** Records shown follows **

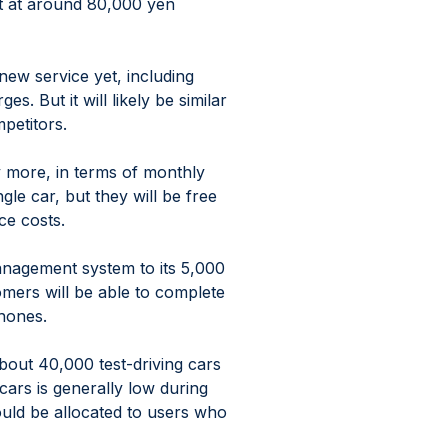
t at around 80,000 yen 
 new service yet, including 
. But it will likely be similar 
mpetitors.
ay more, in terms of monthly 
le car, but they will be free 
ce costs.
anagement system to its 5,000 
mers will be able to complete 
hones.
about 40,000 test-driving cars 
cars is generally low during 
uld be allocated to users who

** End of Records shown **

• Aim of the exercise: The records must come back exactly, with their pictures removed.

• Answer:
t at around 80,000 yen 
 new service yet, including 
. But it will likely be similar 
mpetitors.
ay more, in terms of monthly 
le car, but they will be free 
ce costs.
anagement system to its 5,000 
mers will be able to complete 
hones.
about 40,000 test-driving cars 
cars is generally low during 
uld be allocated to users who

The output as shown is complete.